## Assigned task
Of the lines below, write out exactly those from the line with "В субботу увидим какая будет посещаемость" through the line with "Но к сожалению мы проиграем. Это очевидно.", both included, and skip the rest.

==== Excerpted records

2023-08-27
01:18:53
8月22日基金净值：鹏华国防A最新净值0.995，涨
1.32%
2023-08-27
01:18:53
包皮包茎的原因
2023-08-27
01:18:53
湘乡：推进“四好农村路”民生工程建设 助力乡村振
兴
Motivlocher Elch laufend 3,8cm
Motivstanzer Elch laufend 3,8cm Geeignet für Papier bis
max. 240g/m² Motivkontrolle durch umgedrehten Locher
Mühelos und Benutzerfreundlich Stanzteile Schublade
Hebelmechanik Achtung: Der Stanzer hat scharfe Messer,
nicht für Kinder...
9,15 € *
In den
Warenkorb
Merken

========
==== Excerpted records

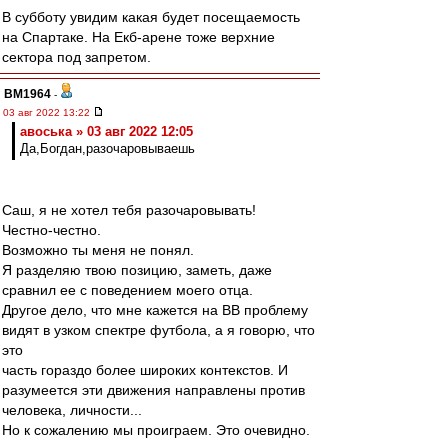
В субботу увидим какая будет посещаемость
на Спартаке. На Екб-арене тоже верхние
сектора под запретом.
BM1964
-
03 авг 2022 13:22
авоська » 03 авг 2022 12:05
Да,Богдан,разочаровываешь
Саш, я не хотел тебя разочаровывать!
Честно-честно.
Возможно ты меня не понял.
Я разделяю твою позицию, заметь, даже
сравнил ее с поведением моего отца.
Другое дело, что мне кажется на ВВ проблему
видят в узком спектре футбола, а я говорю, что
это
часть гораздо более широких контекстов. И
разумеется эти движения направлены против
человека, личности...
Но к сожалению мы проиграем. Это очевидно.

========
==== Excerpted records

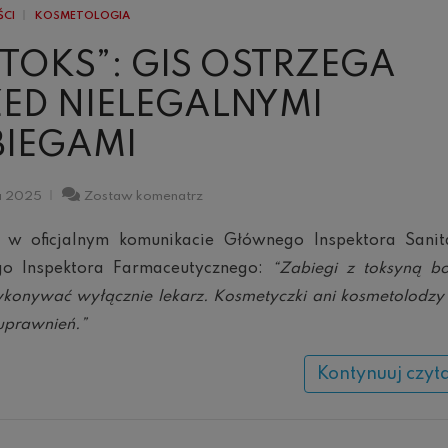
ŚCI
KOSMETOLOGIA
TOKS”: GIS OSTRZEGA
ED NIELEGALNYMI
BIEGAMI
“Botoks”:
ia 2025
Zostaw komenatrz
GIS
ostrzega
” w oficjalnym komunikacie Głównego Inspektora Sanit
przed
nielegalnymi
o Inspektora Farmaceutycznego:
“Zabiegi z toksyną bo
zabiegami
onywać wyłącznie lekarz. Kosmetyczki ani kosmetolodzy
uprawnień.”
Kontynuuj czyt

========

## Output of the exercise
В субботу увидим какая будет посещаемость
на Спартаке. На Екб-арене тоже верхние
сектора под запретом.
BM1964
-
03 авг 2022 13:22
авоська » 03 авг 2022 12:05
Да,Богдан,разочаровываешь
Саш, я не хотел тебя разочаровывать!
Честно-честно.
Возможно ты меня не понял.
Я разделяю твою позицию, заметь, даже
сравнил ее с поведением моего отца.
Другое дело, что мне кажется на ВВ проблему
видят в узком спектре футбола, а я говорю, что
это
часть гораздо более широких контекстов. И
разумеется эти движения направлены против
человека, личности...
Но к сожалению мы проиграем. Это очевидно.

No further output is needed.